To Fight al-Shabaab, Clean Up Somaliaby
In the wake of the barbarous attack on Kenya’s Westgate shopping mall last month, United Nations Secretary-General Ban Ki-moon wants decisive action against the group responsible for at least 67 deaths, the Somalia-based al-Shabaab.
He proposes adding 4,000 African Union troops to the 18,000 already in Somalia and providing the forces with attack helicopters and other advanced equipment so they can pursue al-Shabaab in its sanctuaries in the rural south.
The idea sounds reasonable. In addition to attacking Kenya, al-Shabaab struck Uganda in 2010, killing more than 70 people, and this year it has repeatedly assaulted Somalia’s capital, Mogadishu. The group controls parts of southern Somalia, including the port of Baraawe, from which U.S. commandos retreated under fire earlier this month, having failed to capture an al-Shabaab commander.
Before the UN expands the role of the AU troops, however, it should first work to clean up the mission. One of its components, the 4,600-strong Kenyan contingent, has been a force for ill as much as good in the effort to stabilize Somalia; its corruption is even helping to enrich al-Shabaab.

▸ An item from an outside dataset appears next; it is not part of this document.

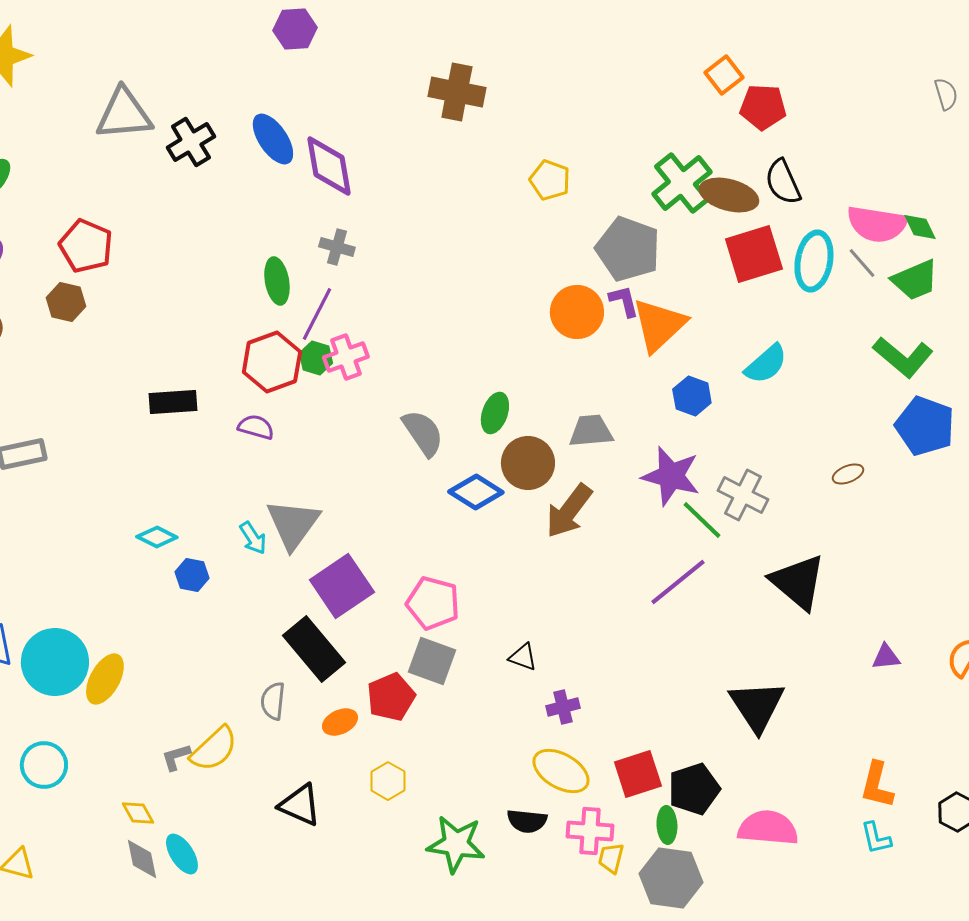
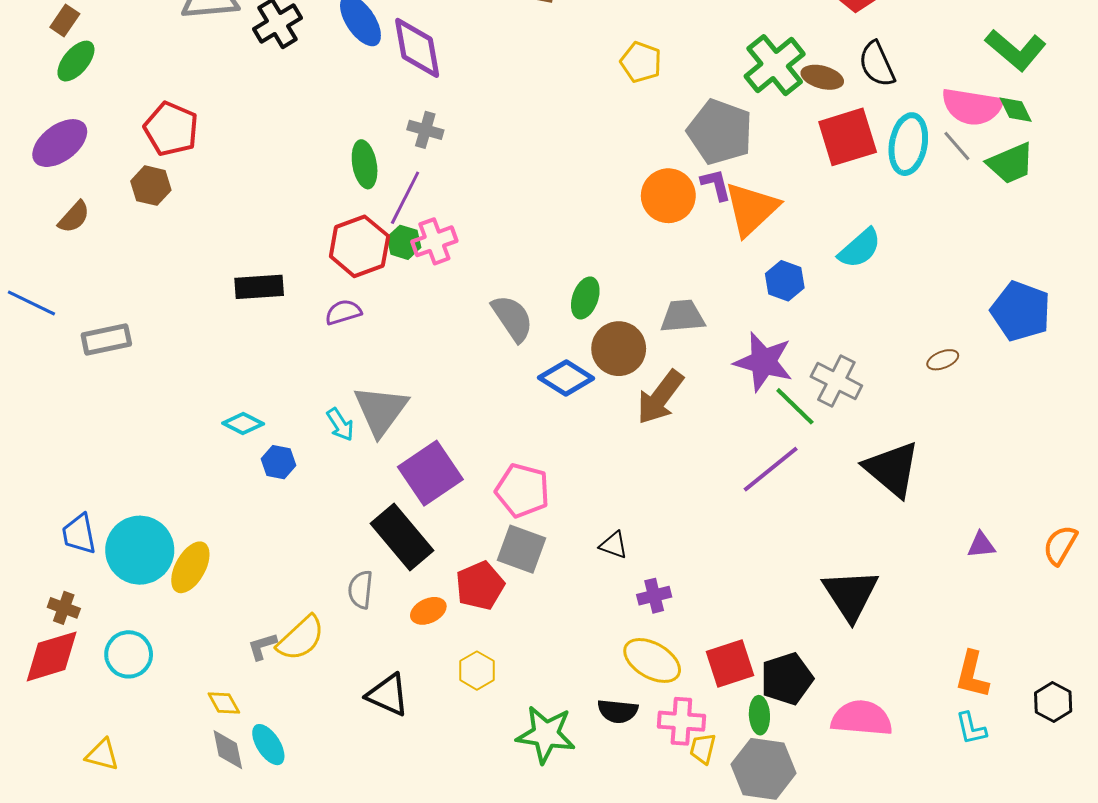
brown ellipse: (729, 195) -> (822, 77), size x0.7
green L-shape: (903, 357) -> (1016, 50), moved
purple semicircle: (256, 427) -> (343, 312), turned -33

The Kenyan troops have been instrumental in ejecting al-Shabaab from its urban strongholds, notably the city of Kismayo in September 2012. The port had been key to al-Shabaab’s $25 million a year in earnings from the export of charcoal made from acacia trees. The razing of trees for this trade has turned lush areas of Somalia into deserts, which contributed to a famine in 2010 and 2011 that killed 260,000 people, according to the UN’s estimate. In 2012, the UN Security Council banned the import and export of Somali charcoal.

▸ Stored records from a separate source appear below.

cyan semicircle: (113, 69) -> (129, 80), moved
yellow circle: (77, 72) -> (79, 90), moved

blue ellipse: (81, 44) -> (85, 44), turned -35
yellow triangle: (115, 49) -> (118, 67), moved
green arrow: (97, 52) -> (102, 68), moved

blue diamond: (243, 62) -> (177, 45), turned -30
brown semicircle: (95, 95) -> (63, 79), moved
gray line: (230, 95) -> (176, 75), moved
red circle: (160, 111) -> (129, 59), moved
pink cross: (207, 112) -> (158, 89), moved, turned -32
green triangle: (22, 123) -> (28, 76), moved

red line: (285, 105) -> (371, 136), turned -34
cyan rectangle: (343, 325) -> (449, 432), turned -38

One might have expected the Kenyans, once in control of Kismayo, to enforce the export ban. Instead, they collaborated with the Ras Kamboni militia led by a former al-Shabaab ally to increase violations. By July 2013, Somalia’s charcoal exports had risen 140 percent.
The trade at Kismayo is divided between Kenyan business interests, Ras Kamboni and, astonishingly, al-Shabaab. People connected to the group control a third of the exports, and al-Shabaab continues to tax trucks heading to Kismayo. With the income from exports from Baraawe, the charcoal trade is earning al-Shabaab more than ever, the UN estimates.
So before pushing to expand the AU force -- which the UN supports logistically -- Ban should first require that the Kenyan contingent respect the charcoal sanctions. The U.S., which has provided training and other assistance for the Kenyans, and the European Union, which pays their allowances, should second the demand.
Ending the Kenyans’ corruption is essential to repairing the AU mission’s credibility, as well as the UN’s. Cutting off al-Shabaab’s charcoal profits would also make the group more vulnerable to Ban’s proposed assault on its remaining refuges.